Title: A Pig Don't Get Fatter The More You Weigh It: Classrooms Assessments that Work
Editors: P. Jones, J. Carr, R. Ataya
Publisher: Teachers College Press
Apparently, data work and analogies go hand in hand. First, dancing. Now, pigs. I'll have to keep this in mind if I ever get around to writing a book. The author explains the title as an English phrase that refers to farmers repeatedly weighing their pigs "for indications of profit". I think the classroom equivalent would be "kids don't get smarter the more you test them." I apparently really liked this book. I count 9 red tags ("Wow, cool!") and 11 green tags (reference to read) and two big post-it notes to mark entire sections. I say apparently, because every time I look at the bright pink cover, I wonder how good a book can be that uses a picture of a pig in place of an apostrophe. (I'll let these guys articulate my issue with misplaced apostrophes)
Despite their disregard that the most noble of punctuation marks, the book is solid. First, I'd recommend it for anyone who works with classroom assessment, especially in diverse schools.

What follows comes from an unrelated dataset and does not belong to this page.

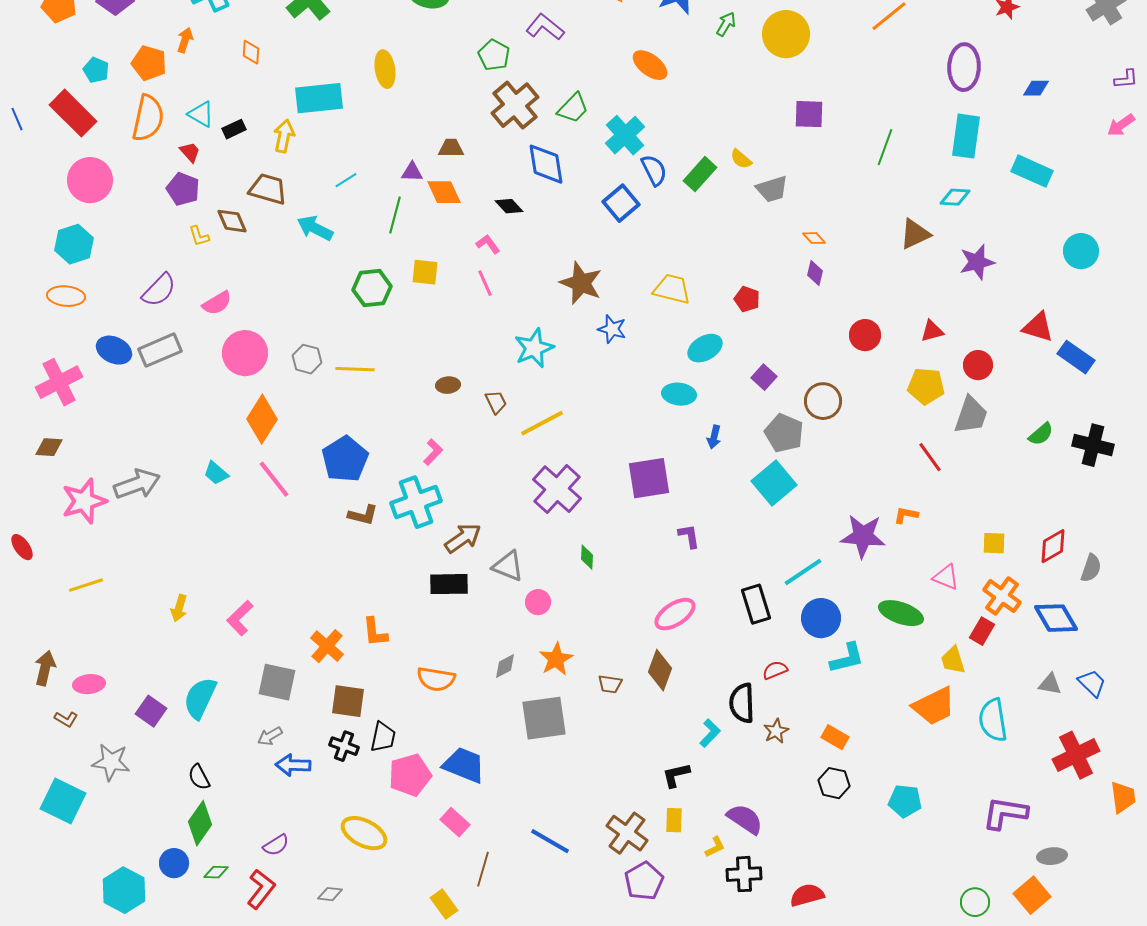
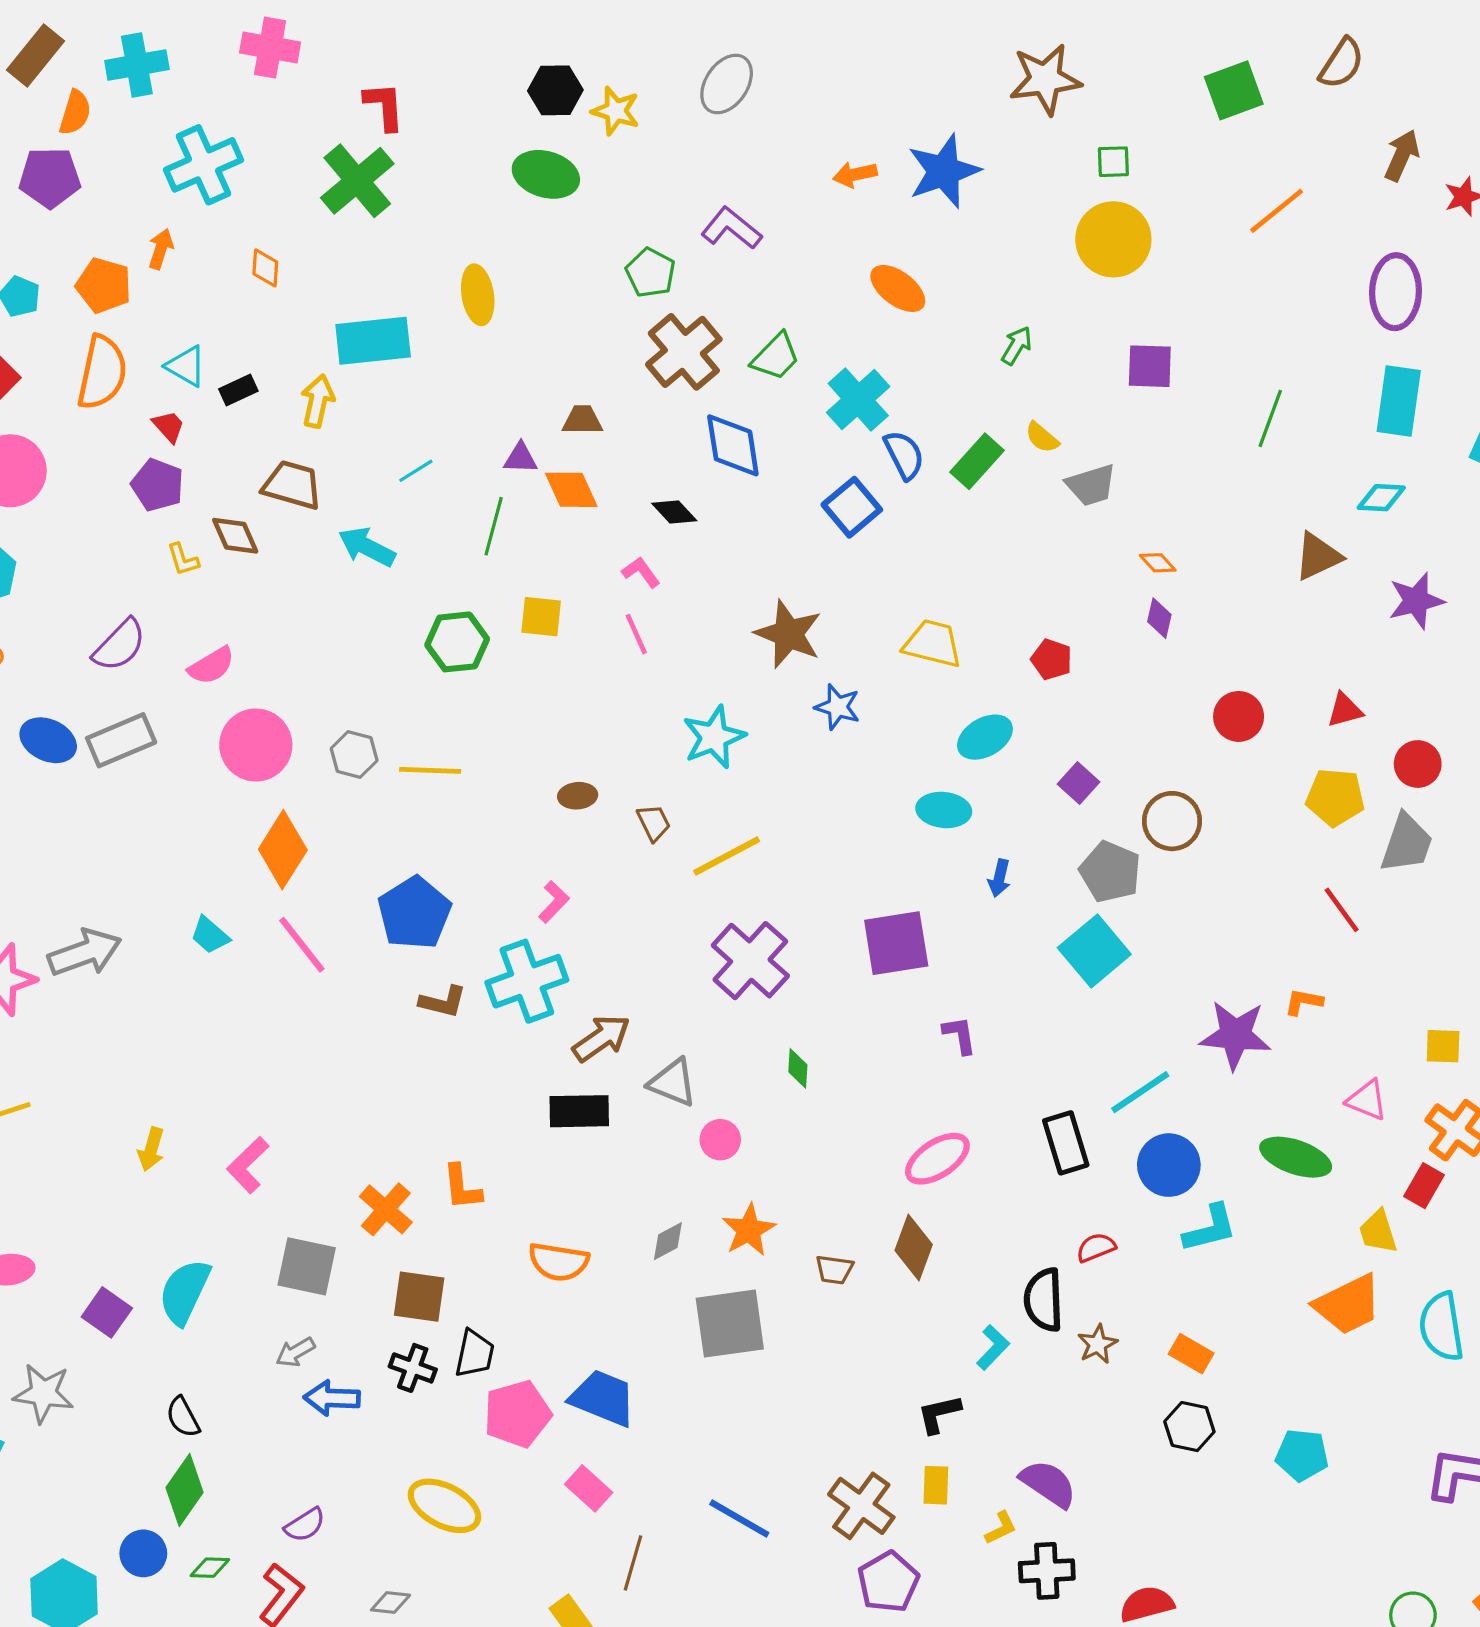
green arrow: (726, 24) -> (1017, 346), moved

I started to skim the chapter, "Can you listen faster?" on assessments for linguistically diverse learners (LDL) but went back and read it carefully, knowing I had never really read anything on the topic. I would like to talk to friends and colleagues that work with LDL as some of the assessment adoptions they recommend seem a little off, but I did learn a great deal from the chapter. I've read a lot on assessment for students with disabilities, but their chapter on inclusive assessment addresses the need for validity and respect for the learner through the use of portfolios that make a lot of sense. The concept might be overwhelming for a general education teacher with 25-30 students but for a resource room or consultant special ed teacher with a reasonable caseload, it is very doable. These chapter match nicely with Data-Driven Differentiation by Gregory and Kuzmich.
I didn't care much for the anecdotes they use to start each chapter but that's just personal preference. The section on learning communities covers most of the bases (they overlooked the learning community nearest and dearest to my heart) but has some good recommendations for creating and following through on assessment focused collaboration.

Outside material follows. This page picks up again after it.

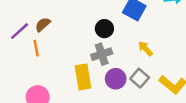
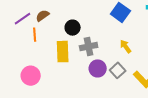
black circle: (104, 29) -> (73, 28), moved
yellow rectangle: (83, 77) -> (63, 52), moved

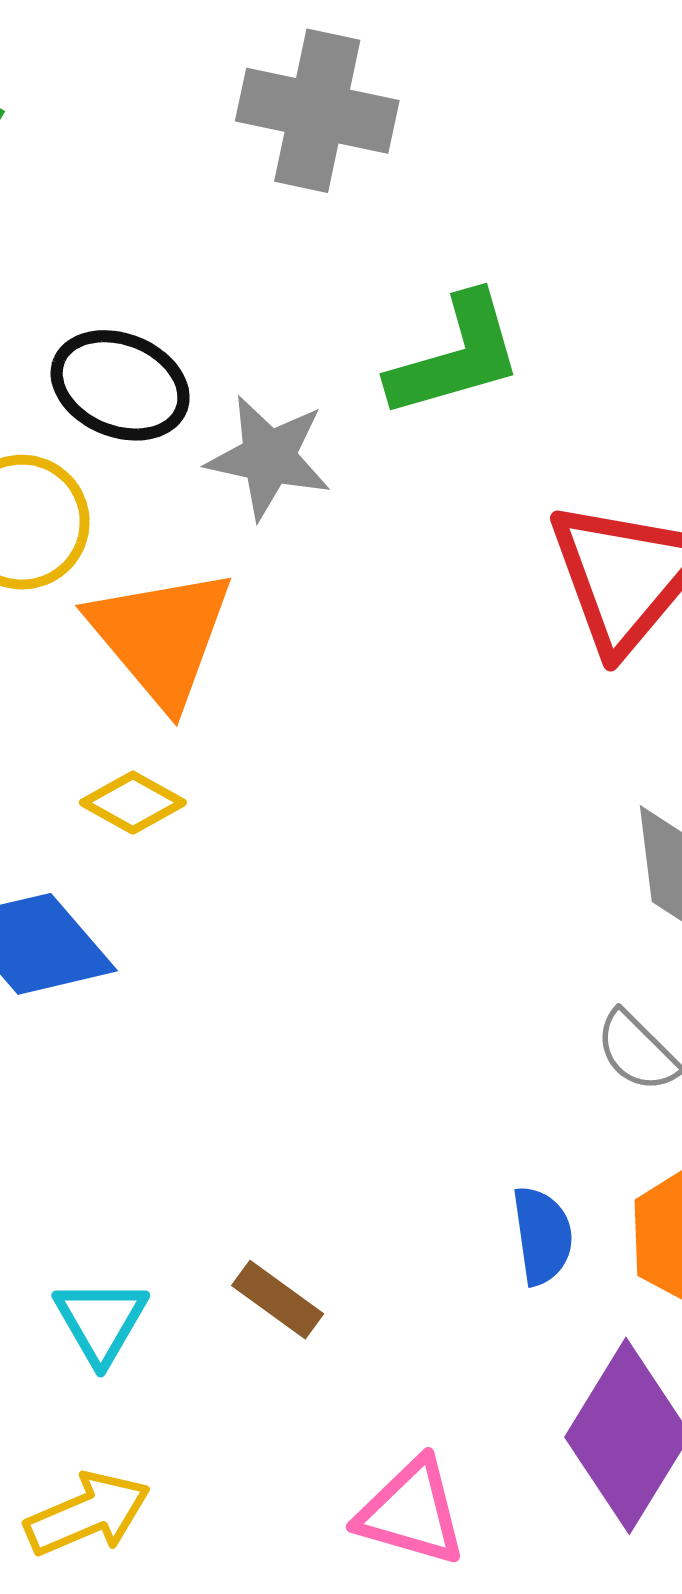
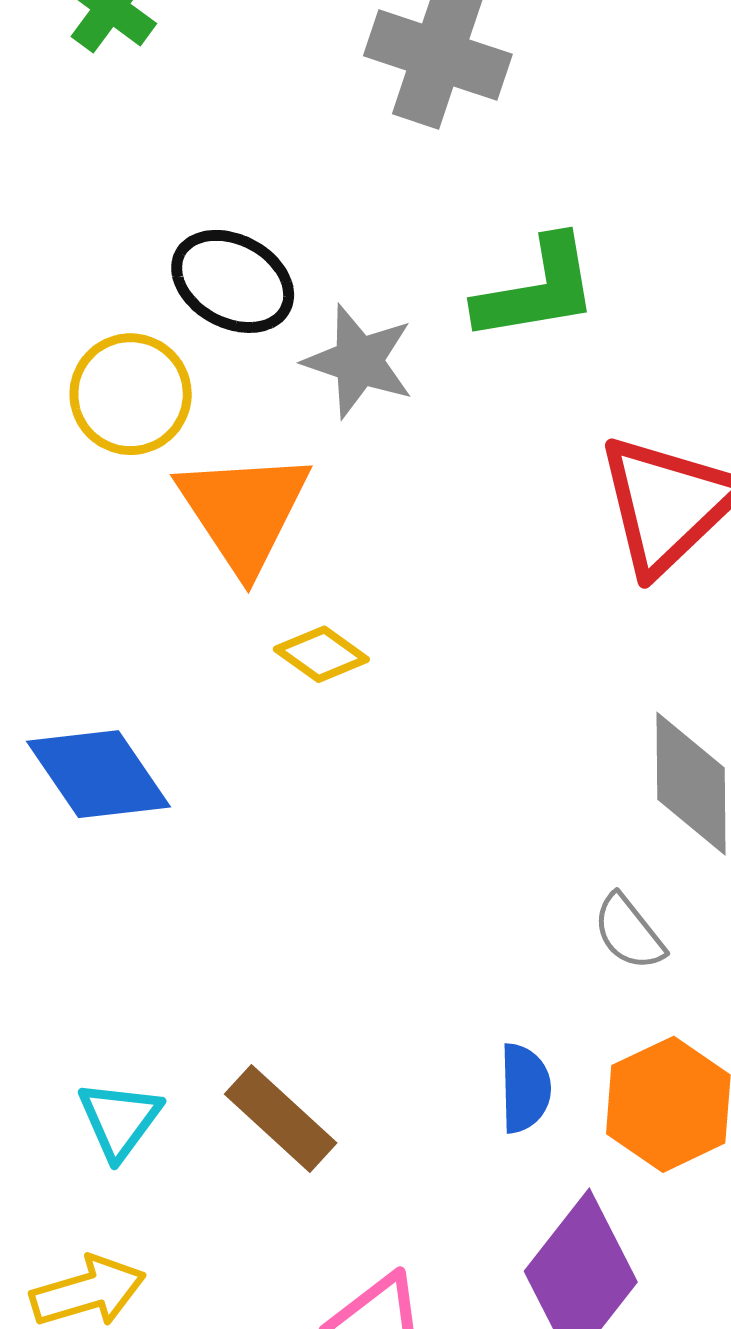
yellow diamond: (133, 803) -> (321, 654), moved
brown rectangle: (278, 1300) -> (281, 1118), size x1.4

The section that was most heavily tagged was called "Performance Assessment in the Elementary Grades". I've been doing a great deal of work around standards alignment and moving from state assessment data to multiple measures and I've been playing around with data collection forms but wasn't happy with any of them. The authors went through the same struggles, I think, because their final product matches where I would have gotten in about three or four more rounds of fielding testing. Many thanks to them for saving me the time. Their form even matches with my color-coding system, so that makes me even happier to have found this book.
The information on rubrics leaves a little to be desired but it's not a book on rubrics, so I forgive them for that. All in all - a good solid book and a worthy addition to any professional library.
I'm now reading Using Data Analysis to Improve Student Learning by Wong - I see detailed steps on building pivot charts in Excel in a future chapter so I think I'm going to like this one, too. But really, think I'll ever meet a book on data or assesssment that I DON'T like?